それでは、逆にこういう理由であれば管理会社を変更しても良いのでは?というケースをご紹介していきますね。

【変更しても良いケース】「経費削減」という理由

経費削減

経費削減を目的として管理の質は下がっても、管理委託費の安い管理会社に変更するという理由であれば、問題ありません。

大手管理会社から独立系の管理会社や地場の管理会社に変更することでほぼ間違いなく管理委託費は安くなりますがサービスの質は落ちるということを理解しましょう。

目的が管理の質ではなく管理の金額ということが明確になっていますからね。

変更した後に前の管理会社と同じサービスを新管理会社に求めるのはNGということは認識しておきましょう。

また、管理会社が不正を行っていた場合に、金銭的な補償が出来るだけの企業ではない場合に、不正に搾取されたお金が戻ってこないリスクがあるということも覚えておきましょう。

【変更しても良いケース】「具体的に受けたいサービスがある」

サービス

費用は高くなるけど、「〇〇社の〇〇サービス」を受けたいという理由であれば、管理会社変更理由としては全く問題ありません。

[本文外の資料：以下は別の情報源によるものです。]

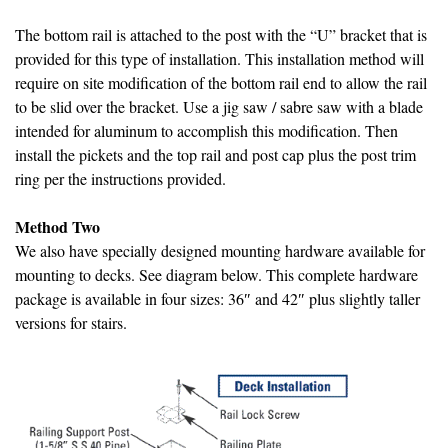
The bottom rail is attached to the post with the “U” bracket that is
provided for this type of installation. This installation method will
require on site modification of the bottom rail end to allow the rail
to be slid over the bracket. Use a jig saw / sabre saw with a blade
intended for aluminum to accomplish this modification. Then
install the pickets and the top rail and post cap plus the post trim
ring per the instructions provided.
Method Two
We also have specially designed mounting hardware available for
mounting to decks. See diagram below. This complete hardware
package is available in four sizes: 36″ and 42″ plus slightly taller
versions for stairs.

基本的に入居者の方は他のマンション管理会社のサービスの詳細を知らないことが多いため、具体的な「〇〇サービス」を受けたいというニーズは稀なケースですね。

ここでのポイントは区分所有者の大半が受けたいサービスなのかどうか」ということです。

一部の役員や高齢の方だけが受けたいサービスというのであれば、NGですよ。

最後に

マンション管理会社のフロント目線で管理会社を変更する際の失敗例をメインにご紹介しました。

ご紹介した失敗例はマンション管理会社を変更しても何も変わらないということです。

管理会社を変更をする際は変更理由を明確にしメリットやデメリットを認識すること

大半の組合員が管理会社変更を望んでいるのかどうかということが重要だと思いますので、是非ともご参考にして頂ければと思います。